Vor etwas mehr als 10 Jahren ging ich in den Hamburger Spieleladen „Das Spiel“ und fragte nach einem Prügelspiel für 3-6 Personen, dass auch zu dritt funktioniert, nicht länger als 90 Minuten dauert und bei dem die Würfel keine allzu große Rolle spielen.
Der Verkäufer war ratlos. Er suchte ein paar empfehlenswerte Spiele raus (darunter Titan, Zargos und Material World), musste aber zugeben, dass es ein solches Spiel nicht gäbe.
Eine klare Lücke im Spieleangebot!
Ein halbes Jahr später kam Vinci raus. Und das entsprach genau meinen Vorstellungen (obwohl die Regel der ersten Auflage ziemlich viele Fehler enthielt). Vinci gehört immer noch zu meinen absoluten Lieblingsspielen: Das einfache System, die kurze Spieldauer und -ja!- dass es mit sechst genauso gut funktioniert wie zu dritt sind alles Vorzüge, die es immer noch ziemlich einzigartig machen.
Insofern freut es mich, dass dieses Spiel wieder neu aufgelegt wird und zwar als „Small World“. Was ich bislang las deutet darauf hin, dass die Regeln weitestgehend identisch geblieben sind. Es gibt aber neue Völkerfähigkeiten, die aber nicht mehr so frei kombinierbar sind, wie im Urspiel. Warten wirs ab!

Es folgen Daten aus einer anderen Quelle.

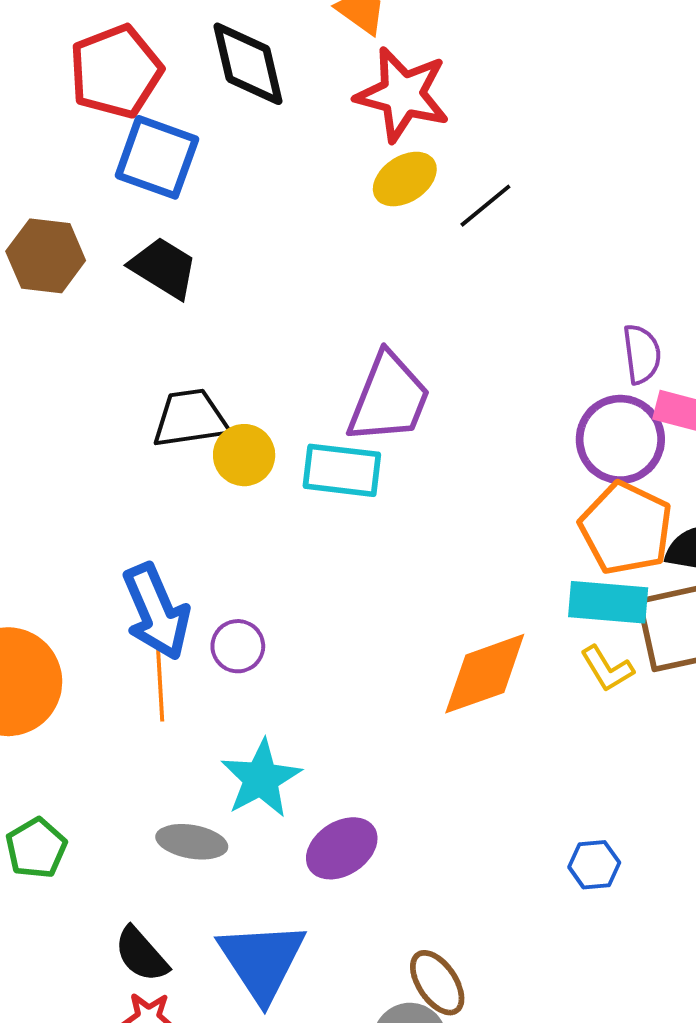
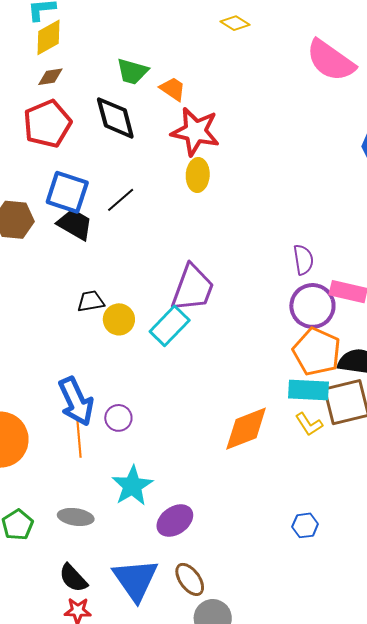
blue square: (157, 157) -> (67, 192), moved
yellow ellipse: (405, 179) -> (198, 175), turned -52
black line: (485, 206) -> (121, 200), moved
purple semicircle: (642, 354) -> (303, 260), moved
black trapezoid: (190, 418) -> (91, 301), size x0.7
cyan rectangle: (342, 470) -> (170, 326), turned -51
gray ellipse: (192, 842) -> (76, 517), moved
brown ellipse: (437, 983) -> (190, 579), moved

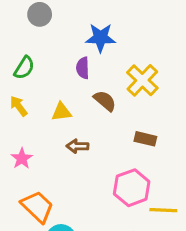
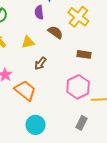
brown arrow: (77, 146) -> (40, 63), turned -48
orange trapezoid: (37, 207) -> (25, 90), moved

Sieht man von dem obskuren Space Blast (von dem ich noch nie gehört habe) ab, hat Keyaerts nur ein weiteres Spiel veröffentlicht: Evo. Auch Evo ist ein ausgezeichnetes Spiel und aus Marketing Gesichtspunkten wäre eine Veröffentlichung von Evo logischer gewesen. Wieso? Weil dieses Jahr der 200ste Geburtstag von Charles Darwin gefeiert wird. Auch sein bekanntestes Werk „Über die Enstehung der Arten“ feiert ein rudes Jubiläum. Da hätte sich eine Neuauflage angeboten, die dann gut zu den ganzen Artikeln und Büchern die dieses Jahr zum Thema „Evolution“ erscheinen werden, passen würde. Aber die Spielindustrie achtet nicht auf solche Dinge. Was einerseits ganz beruhigend ist, andererseits vielleicht auch zeigt, wie klein dieser Wirtschaftszweig nach wie vor ist.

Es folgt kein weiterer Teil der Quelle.